• _Try it_:
In the listing that follows, locate the line containing "Monster Cable" and the line containing "اپیزود می شنوید". Retype exactly those two lines and every line between them, and nothing more.

(Beginning of Listed records)

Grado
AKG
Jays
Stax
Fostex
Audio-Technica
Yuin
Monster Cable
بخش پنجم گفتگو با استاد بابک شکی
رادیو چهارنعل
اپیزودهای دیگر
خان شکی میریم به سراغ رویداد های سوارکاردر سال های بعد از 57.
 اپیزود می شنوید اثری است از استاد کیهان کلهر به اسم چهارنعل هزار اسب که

(End of Listed records)
(Beginning of Listed records)

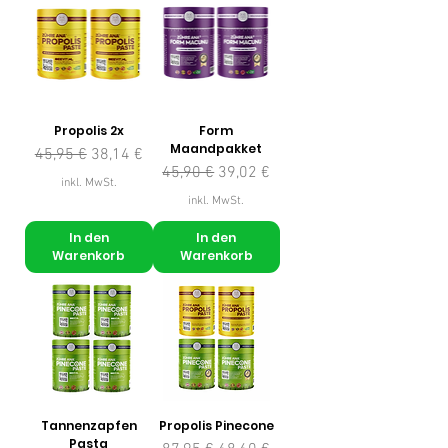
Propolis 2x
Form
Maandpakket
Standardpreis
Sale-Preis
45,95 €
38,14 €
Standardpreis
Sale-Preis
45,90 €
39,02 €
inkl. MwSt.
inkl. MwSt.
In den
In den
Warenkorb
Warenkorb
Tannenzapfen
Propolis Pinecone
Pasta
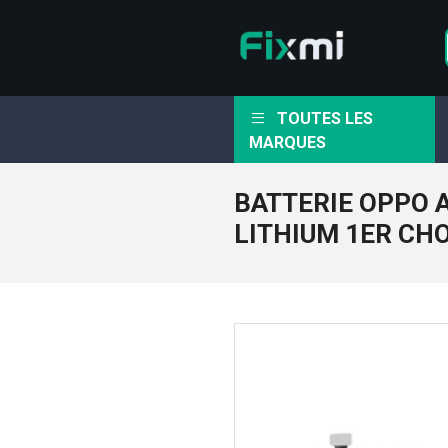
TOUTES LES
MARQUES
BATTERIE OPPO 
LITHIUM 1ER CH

(End of Listed records)
(Beginning of Listed records)

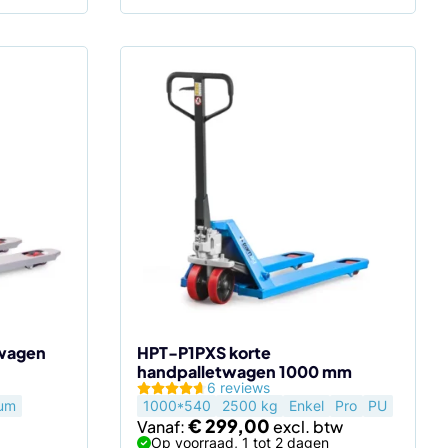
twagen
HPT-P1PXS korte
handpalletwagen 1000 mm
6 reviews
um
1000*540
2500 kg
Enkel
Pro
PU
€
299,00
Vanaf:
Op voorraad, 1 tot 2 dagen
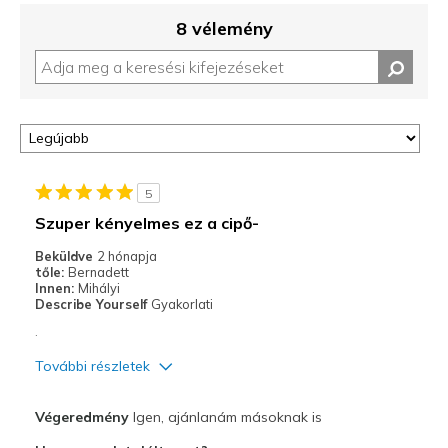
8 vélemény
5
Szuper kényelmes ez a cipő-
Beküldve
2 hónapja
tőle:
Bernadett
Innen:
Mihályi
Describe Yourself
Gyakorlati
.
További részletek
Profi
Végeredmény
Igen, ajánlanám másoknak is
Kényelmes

(End of Listed records)

• _Response_:
Monster Cable
بخش پنجم گفتگو با استاد بابک شکی
رادیو چهارنعل
اپیزودهای دیگر
خان شکی میریم به سراغ رویداد های سوارکاردر سال های بعد از 57.
 اپیزود می شنوید اثری است از استاد کیهان کلهر به اسم چهارنعل هزار اسب که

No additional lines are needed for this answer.